Collected data:
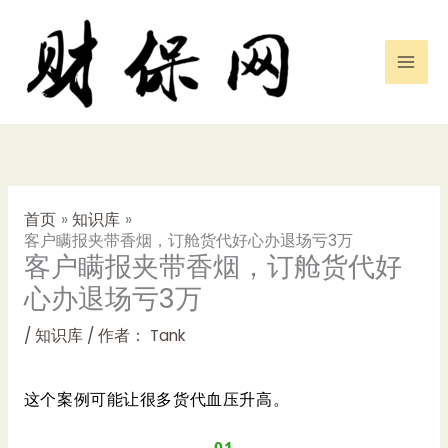
跳
至
内
容
首页
知识库
客户瞒报夹带香烟，订舱货代好心办退场亏3万
客户瞒报夹带香烟，订舱货代好
心办退场亏3万
/
知识库
/ 作者：
Tank
这个案例可能让很多货代血压升高。
—01—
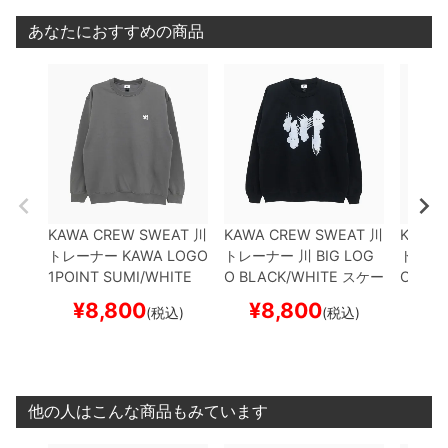
あなたにおすすめの商品
KAWA CREW SWEAT
川
KAWA CREW SWEAT
川
KAWA 
トレーナー
KAWA LOGO
トレーナー
川 BIG LOG
トレー
1POINT
SUMI/WHITE
O
BLACK/WHITE
スケー
O
BLA
刺繍ロゴ
スケートボード
トボード スケボー
トボー
¥
8,800
¥
8,800
¥
(税込)
(税込)
スケボー
他の人はこんな商品もみています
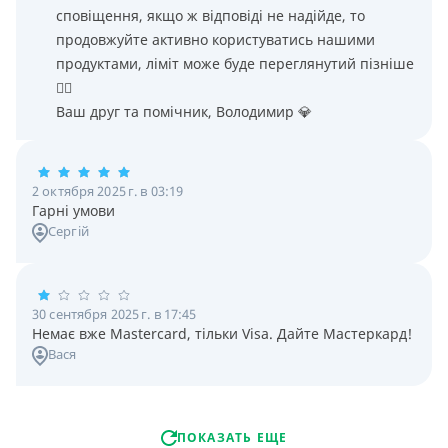
сповіщення, якщо ж відповіді не надійде, то
продовжуйте активно користуватись нашими
продуктами, ліміт може буде переглянутий пізніше
👌🏻
Ваш друг та помічник, Володимир 💎
2 октября 2025 г. в 03:19
Гарні умови
Сергій
30 сентября 2025 г. в 17:45
Немає вже Mastercard, тільки Visa. Дайте Мастеркард!
Вася
ПОКАЗАТЬ ЕЩЕ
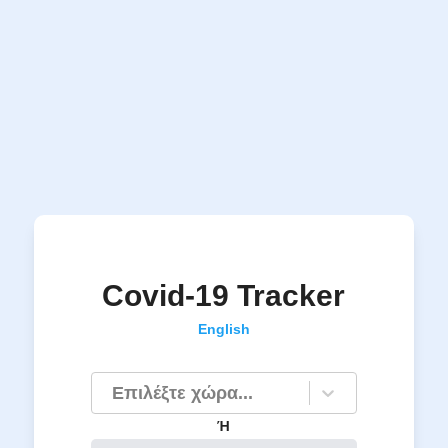
Covid-19 Tracker
English
Επιλέξτε χώρα...
Ή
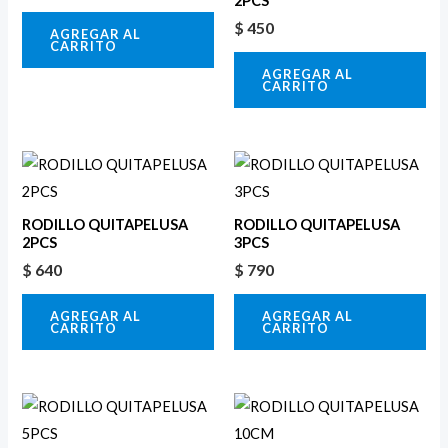
2PCS
$
450
AGREGAR AL
CARRITO
AGREGAR AL
CARRITO
RODILLO QUITAPELUSA
RODILLO QUITAPELUSA
2PCS
3PCS
$
640
$
790
AGREGAR AL
AGREGAR AL
CARRITO
CARRITO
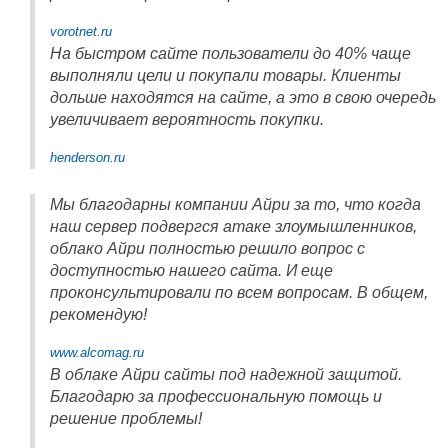
vorotnet.ru
На быстром сайте пользователи до 40% чаще
выполняли цели и покупали товары. Клиенты
дольше находятся на сайте, а это в свою очередь
увеличивает вероятность покупки.
henderson.ru
Мы благодарны компании Айри за то, что когда
наш сервер подвергся атаке злоумышленников,
облако Айри полностью решило вопрос с
доступностью нашего сайта. И еще
проконсультировали по всем вопросам. В общем,
рекомендую!
www.alcomag.ru
В облаке Айри сайты под надежной защитой.
Благодарю за профессиональную помощь и
решение проблемы!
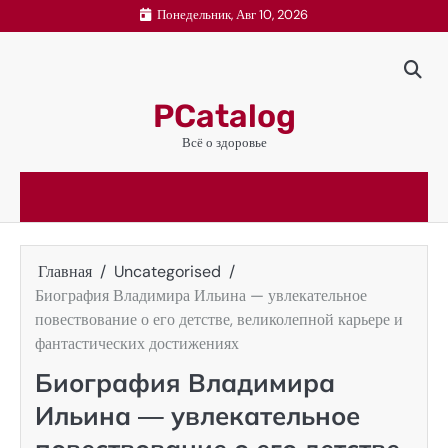
Перейти
Понедельник, Авг 10, 2026
к
содержимому
PCatalog
Всё о здоровье
Главная
Uncategorised
Биография Владимира Ильина — увлекательное
повествование о его детстве, великолепной карьере и
фантастических достижениях
Биография Владимира
Ильина — увлекательное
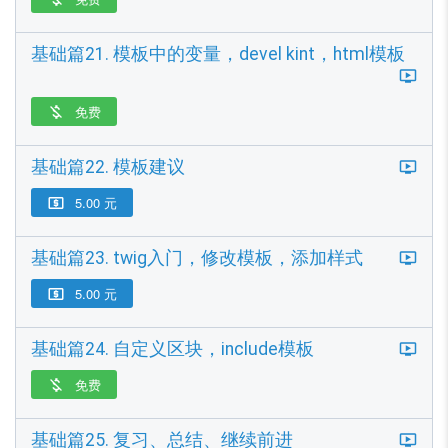
基础篇21. 模板中的变量，devel kint，html模板
免费

基础篇22. 模板建议
5.00 元

基础篇23. twig入门，修改模板，添加样式
5.00 元

基础篇24. 自定义区块，include模板
免费

基础篇25. 复习、总结、继续前进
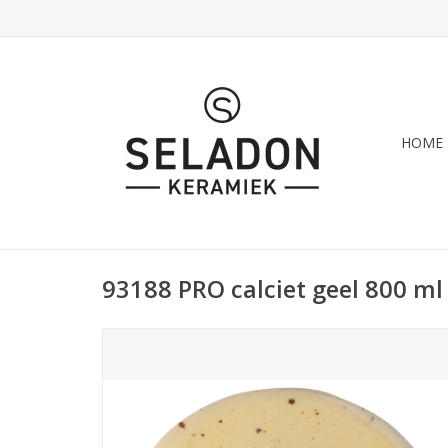
HOME
93188 PRO calciet geel 800 ml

▶ **WORK TASK**
Look through the entries, and return every line that the word "увлекательное" appears in.

▶ **YOUR SOLUTION**
Биография Владимира Ильина — увлекательное
Ильина — увлекательное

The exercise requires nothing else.